Stephan Hargett (left) and Mike Mejia (right), employees of ChargerHelp!, use a cell phone to start a diagnosis of an out-of-order electric vehicle charging station in downtown Los Angeles. Photo by Megan Jamerson/KCRW.

Mike Mejia, a technician, is happy with this package. He says the support he receives is in stark contrast to the pressures he was under as an automotive technician. “It feels like I'm part of a big family because we're all just focused on different areas of the company where we all want to improve ourselves,” says Mejia.

His co-worker Stephan Hargett is the head of operations. He says he left a job as a building manager to work with ChargerHelp! to make an impact on climate change. Doing it on a team with economic, racial and gender diversity really excites him. “I could keep managing a building or I can do something that my kid will forever go to Career Day [and] will be proud of me.” 

The company is trying to bring more women into the industry through training. Jacquelyn Badejo was selected for an all-women class, and says the course will help her jumpstart a career with ChargerHelp! while  advancing her work in Watts as an environmental justice advocate. “Being an environmentalist, and always talking about the burgeoning green industry, I wanted to make sure that I also had the technical skills,” says Bandejo.
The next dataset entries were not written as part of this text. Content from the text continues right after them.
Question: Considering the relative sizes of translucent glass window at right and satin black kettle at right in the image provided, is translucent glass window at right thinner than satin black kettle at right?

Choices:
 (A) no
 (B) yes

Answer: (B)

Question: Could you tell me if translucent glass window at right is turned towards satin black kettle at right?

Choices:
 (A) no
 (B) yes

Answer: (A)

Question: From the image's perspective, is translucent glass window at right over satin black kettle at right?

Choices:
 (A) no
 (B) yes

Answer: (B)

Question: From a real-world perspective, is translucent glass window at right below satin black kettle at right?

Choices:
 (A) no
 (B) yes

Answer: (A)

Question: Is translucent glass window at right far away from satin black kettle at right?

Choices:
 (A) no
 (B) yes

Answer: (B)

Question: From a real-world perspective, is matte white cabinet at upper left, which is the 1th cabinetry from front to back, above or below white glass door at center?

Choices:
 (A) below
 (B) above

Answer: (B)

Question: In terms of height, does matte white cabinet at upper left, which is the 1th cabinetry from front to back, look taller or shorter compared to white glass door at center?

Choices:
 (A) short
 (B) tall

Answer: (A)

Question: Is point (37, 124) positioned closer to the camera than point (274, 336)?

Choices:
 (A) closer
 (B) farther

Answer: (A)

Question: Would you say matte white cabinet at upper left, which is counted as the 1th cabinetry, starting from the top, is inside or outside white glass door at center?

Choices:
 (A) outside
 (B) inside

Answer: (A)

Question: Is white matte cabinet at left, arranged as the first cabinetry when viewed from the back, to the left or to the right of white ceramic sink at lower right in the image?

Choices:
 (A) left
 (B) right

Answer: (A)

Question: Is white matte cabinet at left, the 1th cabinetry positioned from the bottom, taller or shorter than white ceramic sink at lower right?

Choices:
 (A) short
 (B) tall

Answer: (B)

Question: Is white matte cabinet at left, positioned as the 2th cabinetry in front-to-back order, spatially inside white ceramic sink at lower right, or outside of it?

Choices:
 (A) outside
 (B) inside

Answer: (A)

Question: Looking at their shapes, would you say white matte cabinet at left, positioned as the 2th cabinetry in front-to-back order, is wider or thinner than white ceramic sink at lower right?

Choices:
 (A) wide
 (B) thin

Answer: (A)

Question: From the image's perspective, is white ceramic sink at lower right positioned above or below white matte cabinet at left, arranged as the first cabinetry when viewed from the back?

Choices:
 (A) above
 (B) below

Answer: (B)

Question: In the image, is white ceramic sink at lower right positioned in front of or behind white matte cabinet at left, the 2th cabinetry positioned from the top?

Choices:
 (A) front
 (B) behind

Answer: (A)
Bringing these opportunities to underserved communities is important to Kameale Terry, who grew up in South Central, and Evette Ellis, who grew up in Compton. Seeing family members feel unsafe at work, not having room to grow, or taking jobs without retirement benefits also meant she had to “build a business differently,” says Terry. “It's so needed today because we've done such a horrible job of building quality companies that properly support individuals.”

And now their hard work and growth around the country — as they near deployment in all 50 states — is being recognized. Terry is calling it their harvest season. 

They just raised $4.5 million in bridge funding, which means investors saw things were going well and provided more money for the company to continue its expansion.

Terry says this is a big deal because there was a lot of capital for Black entrepreneurs after the murder of George Floyd in May 2020. Two years later, she says the momentum from the social movement is long gone and in general “Black female founders typically don't get that second round of funding.”

As the women of ChargerHelp! cement themselves as leaders in the industry, they say they think of their parents. Ellis’ both struggled with respiratory illnesses and have died. Terry’s mother died of breast cancer, a disease associated with, among other factors, exposure to high levels of air pollution.

“Mass EV adoption and greenhouse gas emissions, all of these things are so, so real to us,” says Terry. “It's so real, that we have to figure this stuff out.”